Here are the steps implemented in the previous article:
Get Microsoft Academic Graph on Azure storage
Set up Azure Data Lake Analytics for Microsoft Academic Graph
Compute author h-index using Azure Data Lake Analytics (U-SQL)
In today's article we are going to add Azure Search service to implement full-text search on the MAG data.
Define functions to extract MAG data
1. Add new job to Azure ADLA
a. Copy code from samples/CreateFunctions.usql
The code may be found in the previous article as well as on github.
Generate text documents for academic papers
The goal of this step is to submit an ADLA job to generate text files containing academic data that will be used to create an Azure Search service.
Before creating a job, it is necessary to create a blob account where the output files should go to.
Here the Storage Account configurations:
Subscription
Your-subscription
Resource group
Your-resource-group
Location
e.g. (Europe) West Europe
Storage account name
academicoutput - (this value will be used in a future job)
Deployment model
Resource manager
Account kind
StorageV2 (general purpose v2)
Replication
Read-access geo-redundant storage (RA-GRS)
Performance
Standard
Access tier (default)
Hot
Secure transfer required
Enabled
Allow access from
All networks
Hierarchical namespace
Disabled
Blob soft delete
Disabled
Next it is necessary to create an output container. From the newly created resource go to blobs and click on +Container. The name of output container defined in this experiment is “academic-output-container”
Finally, it is necessary to add this blob as a data source.
Go to the ADLA account, click on data sources
And Add Data Source
In the dialog menu provide the following information:
Storage type: Azure Storage
Selection method: Select Account
Azure storage: newly created storage account (academic output in this case).
Important: if you don’t add the AS account as a data source, an exception will be thrown during each execution.
At this step, the following data sources should be present in the ADLA account
Blob with MAG dataADLS (Azure Data Lake Storage) accountBlob for output data
At this step everything is ready to add a new job to ADLA service.
Add new job.
<MagAzureStorageAccount> = Blob storage Account containing mag data (same as in the previous article)
<MagContainer> = mag-yyyy-mm-dd (same as in the previous section)
<OutputAzureStorageAccount> = name of the newly created Blob storage account (academicoutput in this experiment)
<OutputContainer> = newly created container in the output storage (academic-output-container in this experiment)
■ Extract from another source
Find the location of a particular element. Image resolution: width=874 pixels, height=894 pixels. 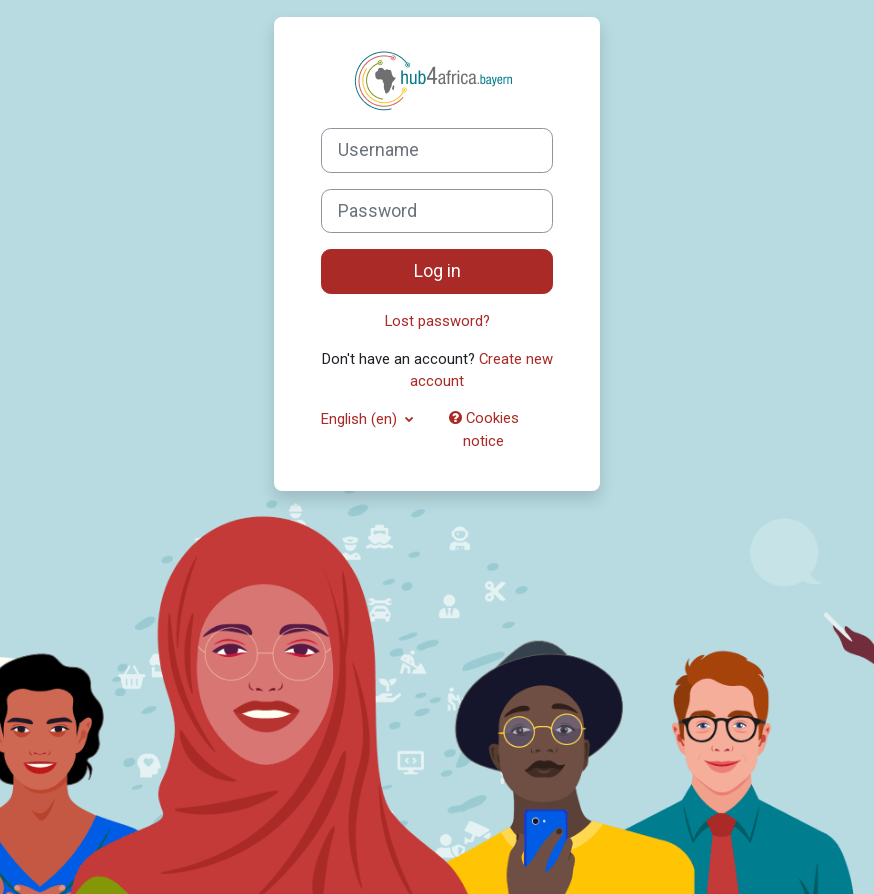

English ‎(en)‎ [button] is located at coordinates (361, 419).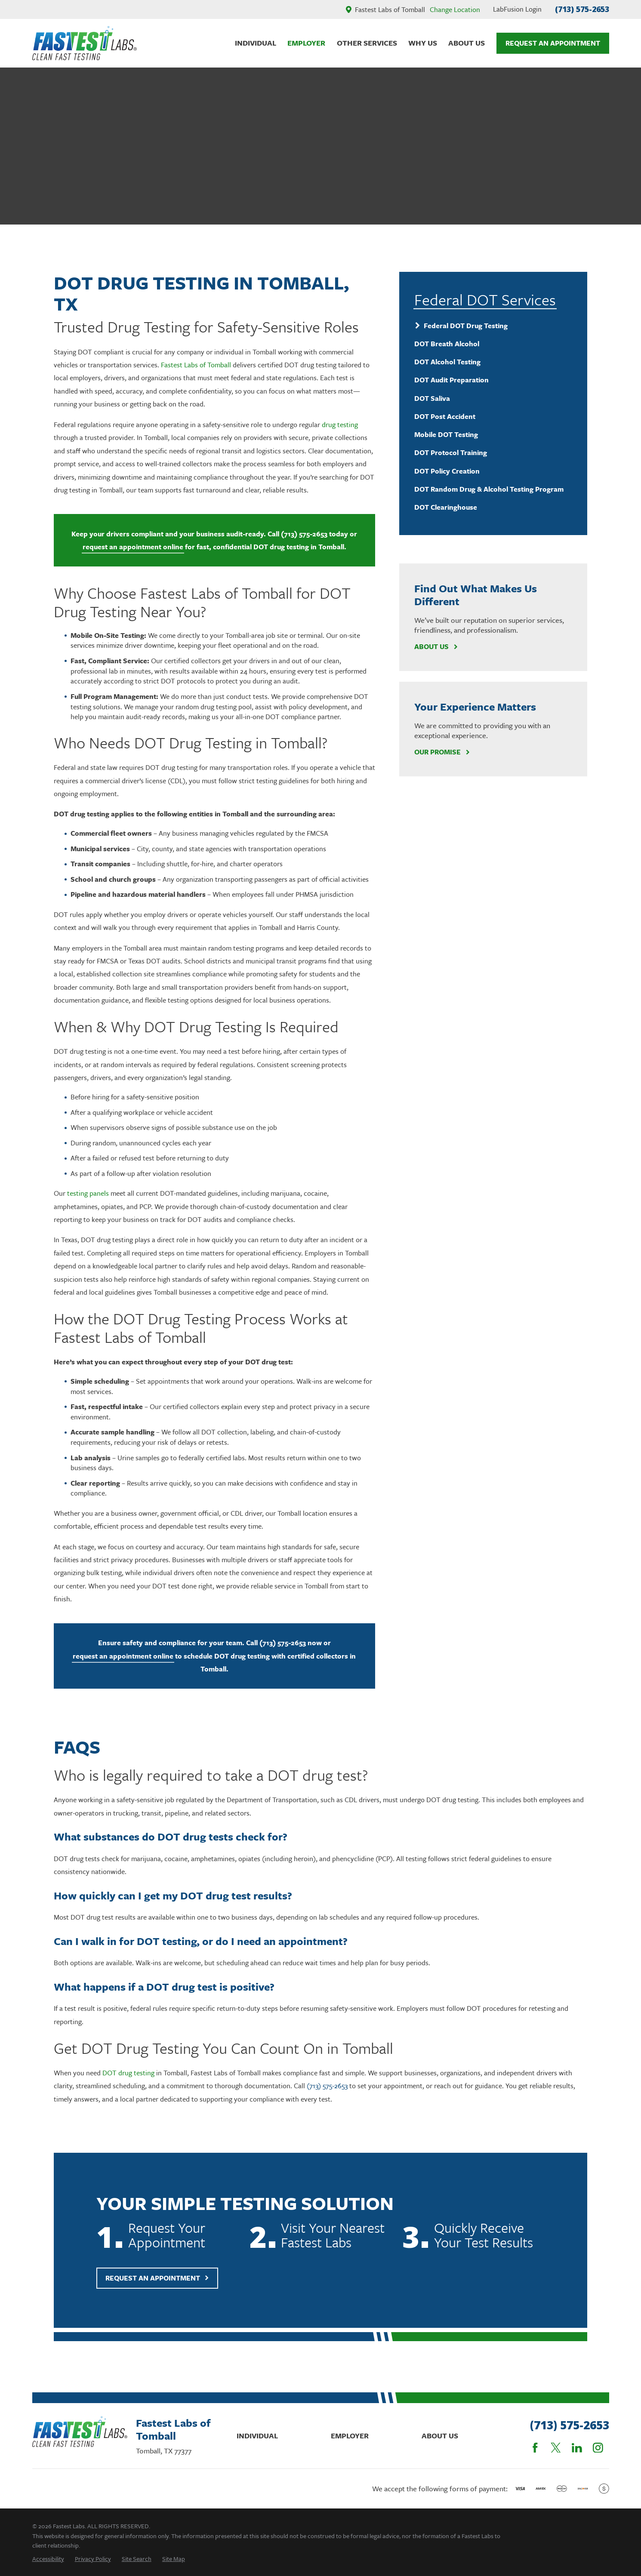 The image size is (641, 2576). Describe the element at coordinates (88, 1193) in the screenshot. I see `testing panels` at that location.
N.B. It is recommended to change AUs value before launching the job.
Here is the execution summary.
AUs: 32, input: 61.8 GB, output: 38 GB, estimated cost: EUR 9.14, efficiency: 67%, preparing: 49s, running: 13m 25s, duration: 14m 14s.
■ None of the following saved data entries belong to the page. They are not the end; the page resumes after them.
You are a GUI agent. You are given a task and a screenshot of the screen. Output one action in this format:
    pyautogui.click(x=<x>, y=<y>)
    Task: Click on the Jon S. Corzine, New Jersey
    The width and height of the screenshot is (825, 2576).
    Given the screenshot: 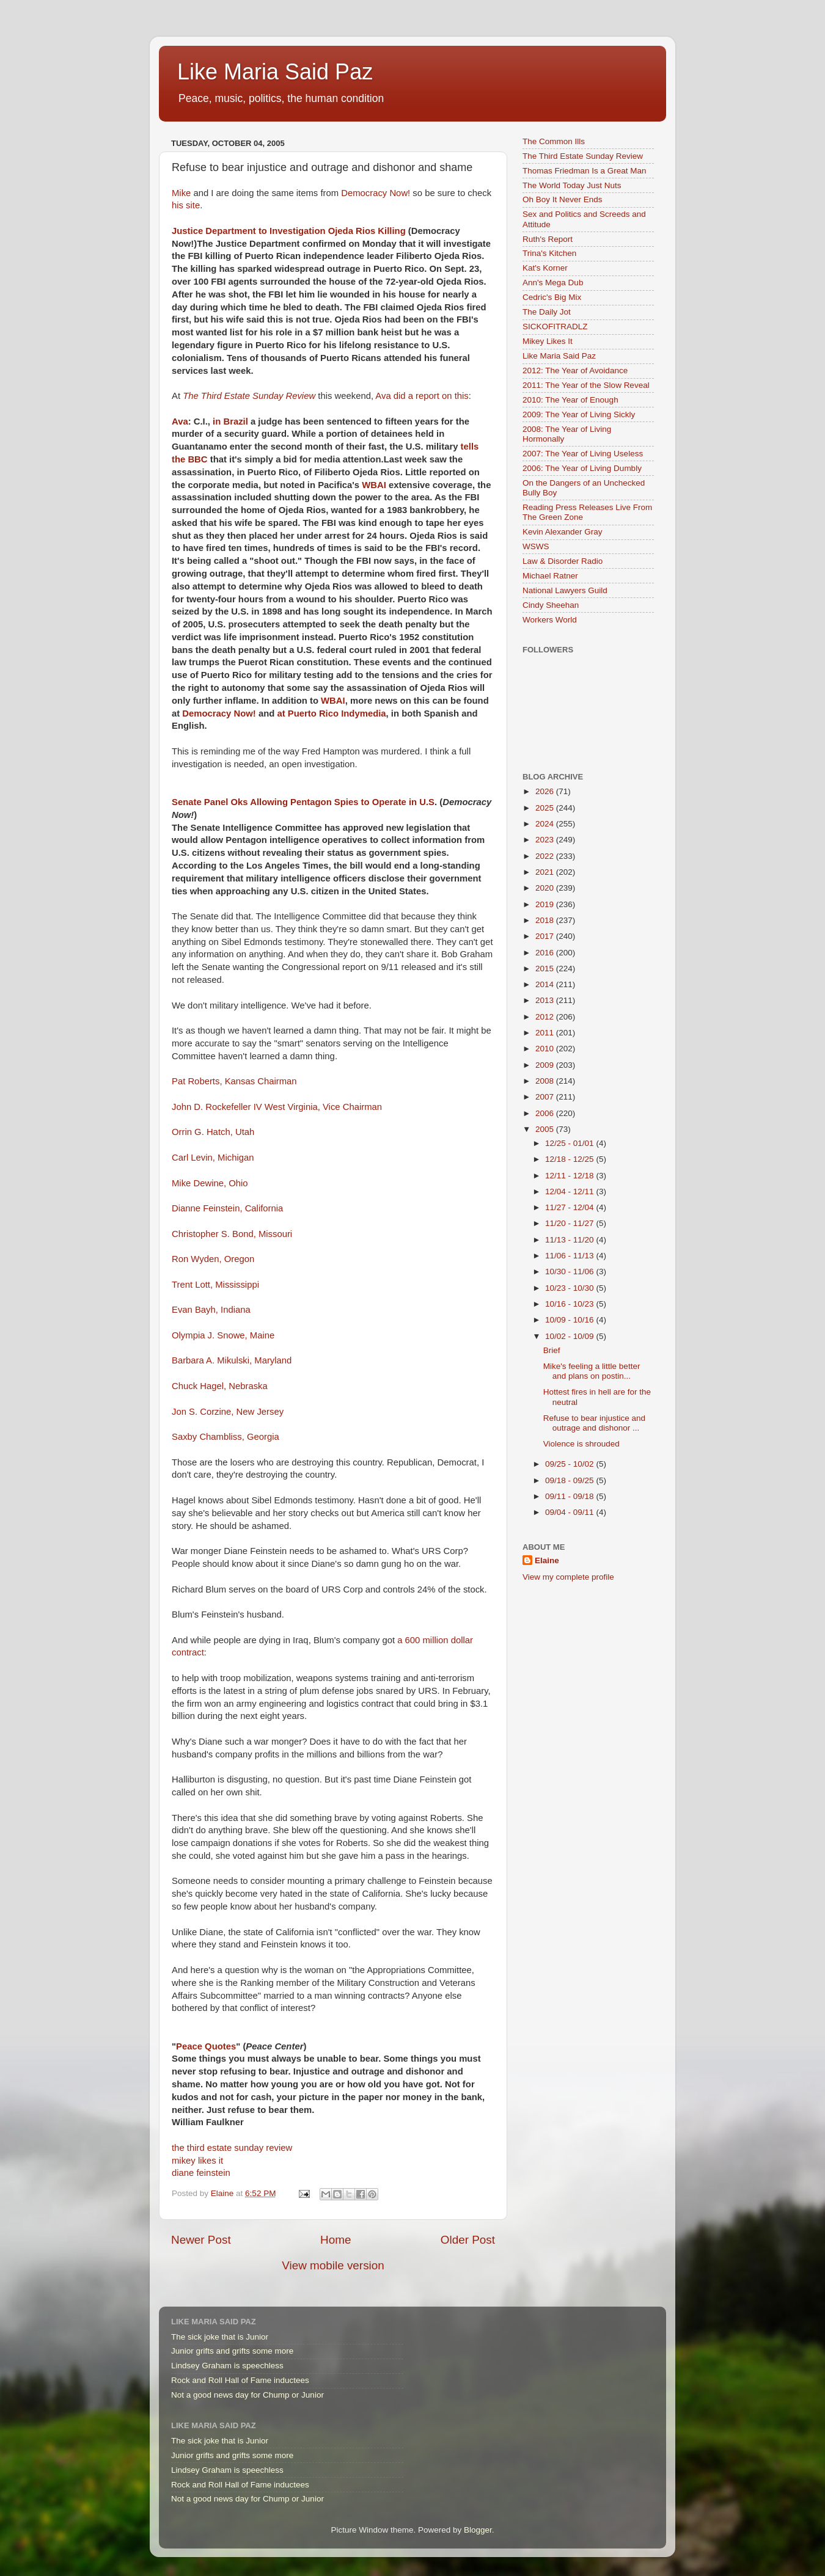 What is the action you would take?
    pyautogui.click(x=228, y=1412)
    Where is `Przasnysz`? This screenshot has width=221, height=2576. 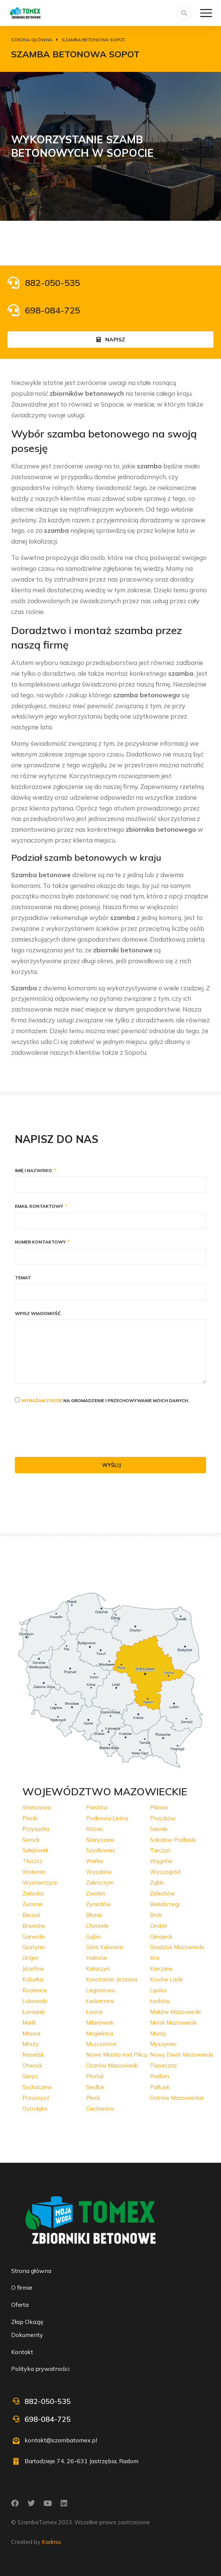 Przasnysz is located at coordinates (35, 2097).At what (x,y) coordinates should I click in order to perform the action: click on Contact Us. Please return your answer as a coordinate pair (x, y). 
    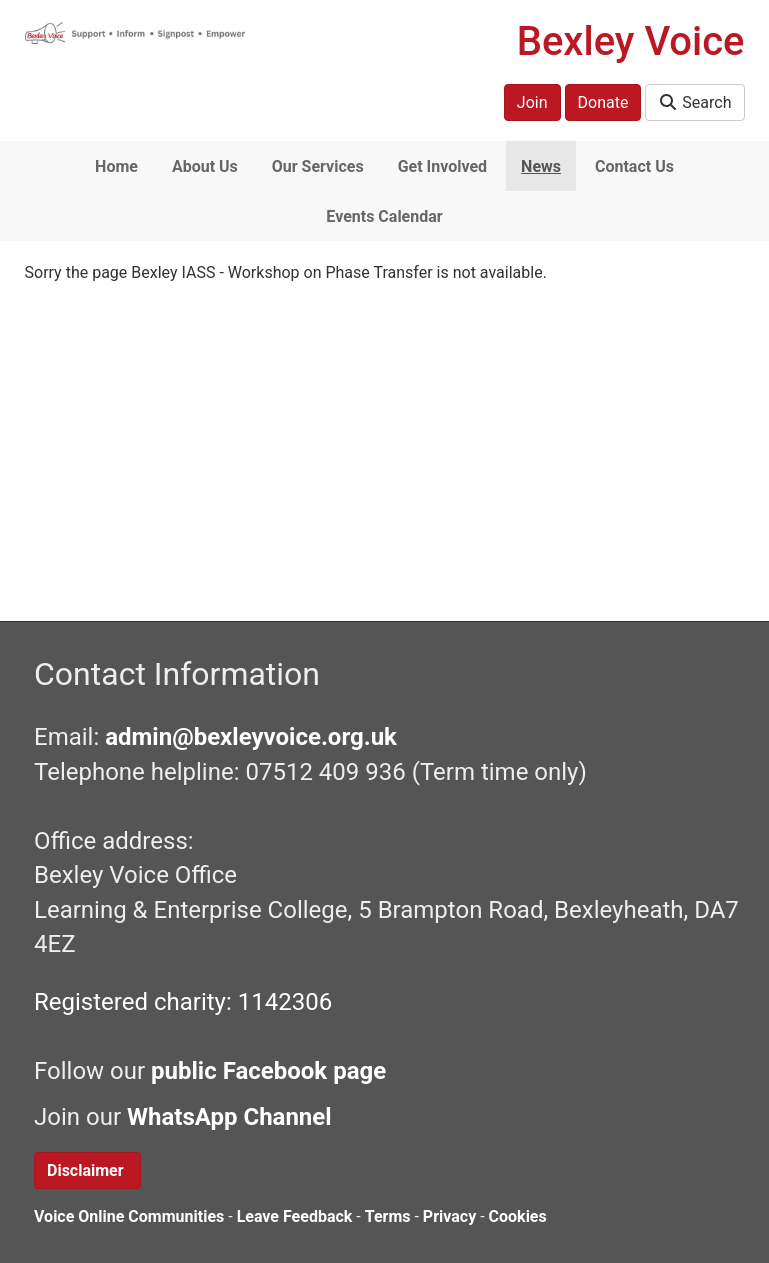
    Looking at the image, I should click on (634, 166).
Create Azure Search service
1. From Azure Portal, create a resource -> Azure Search
Important: Create a new resource group for the service with the same name as the service. In this experiment we called the newly created resource ‘academic-search’.
Important: to ensure the best performance, use the same location as the Azure storage account containing the Microsoft Academic Graph data.
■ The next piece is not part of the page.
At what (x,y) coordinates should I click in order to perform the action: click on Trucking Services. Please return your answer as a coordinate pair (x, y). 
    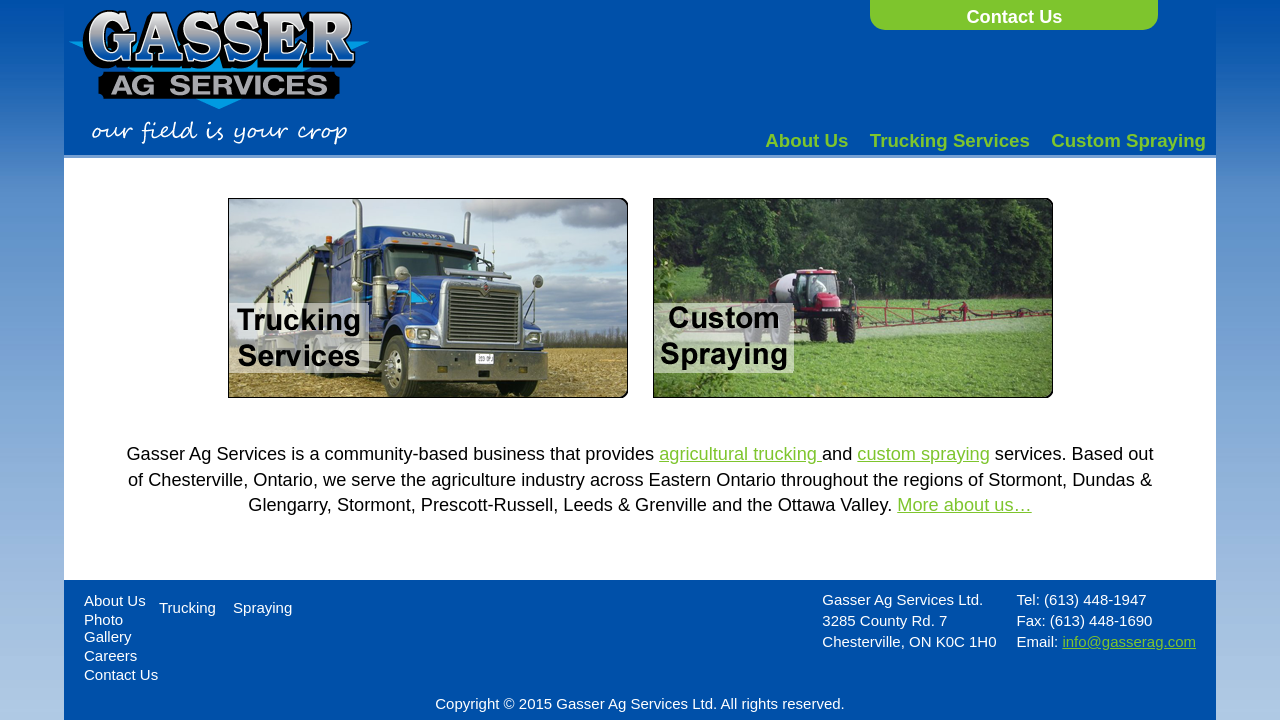
    Looking at the image, I should click on (950, 140). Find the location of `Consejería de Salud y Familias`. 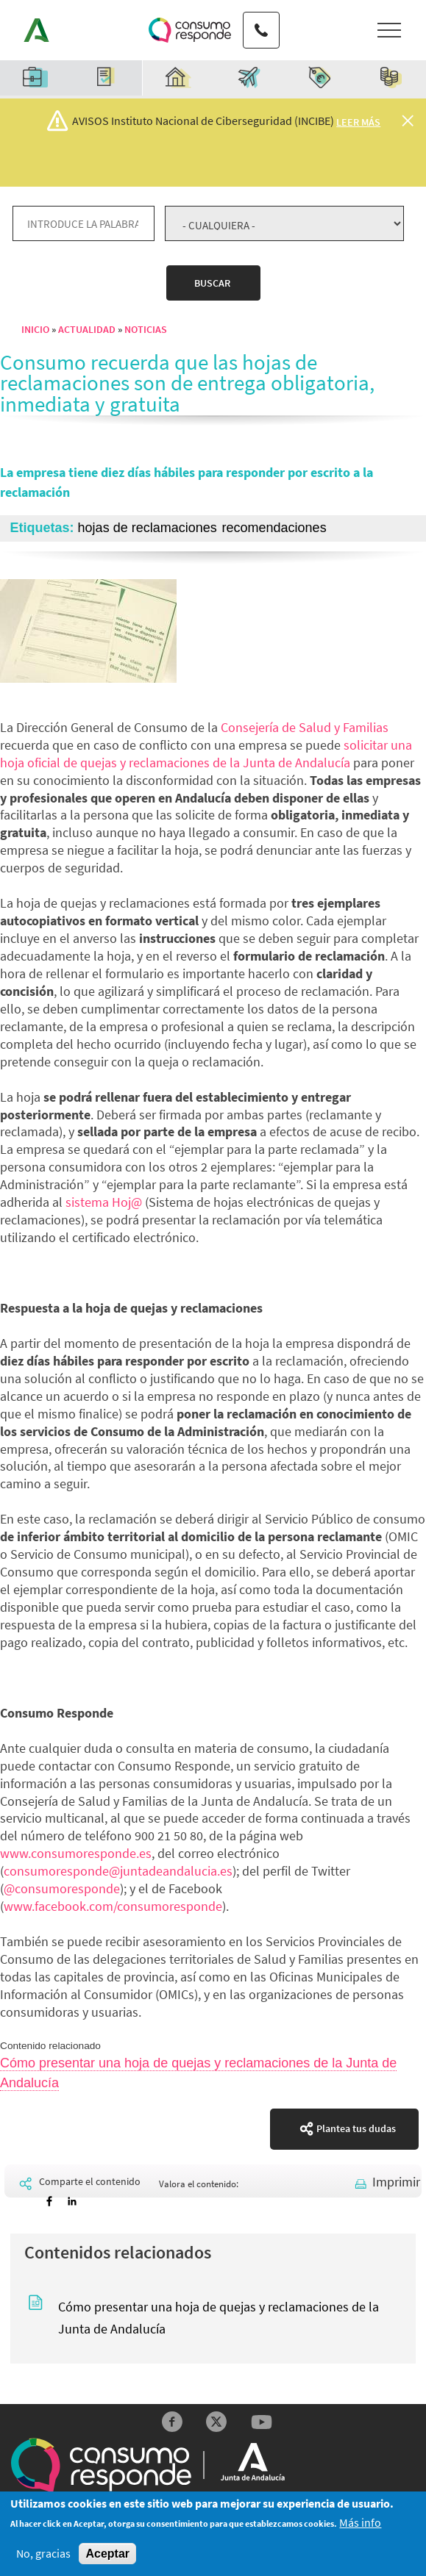

Consejería de Salud y Familias is located at coordinates (304, 727).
In this experiment we chose Free tier, however only ONE free tier is available per subscription.
2. Once the new service has been created, navigate to the overview section of the service and get the URL
3. Navigate to the keys section of the service and get the primary admin key
Configure initial Postman request and create data source
In Postman (to download the application follow the link: https://www.getpostman.com/downloads/) provide the following information:
url: url-obtained-from-previous-section/ datasources?api-version=2019-05-06
N.B. Api versions may be found in “Search Explorer” menu of Azure Search
method: post
Headers
api-key: primary-admin-key from previous section
Content-type: application/json
Body
{
"name" : "azure-search-data",
"type" : "azureblob",
"credentials" : { "connectionString" : "<AzureStorageAccountConnectionString>" },
"container”: { "name" : "<MagContainer>", "query" : "azure-search-data" }
}
Connection string should point to the output blob storage (academicoutput in this experiment)
Mag container should be in the output blob storage (academic-output-container in this experiment).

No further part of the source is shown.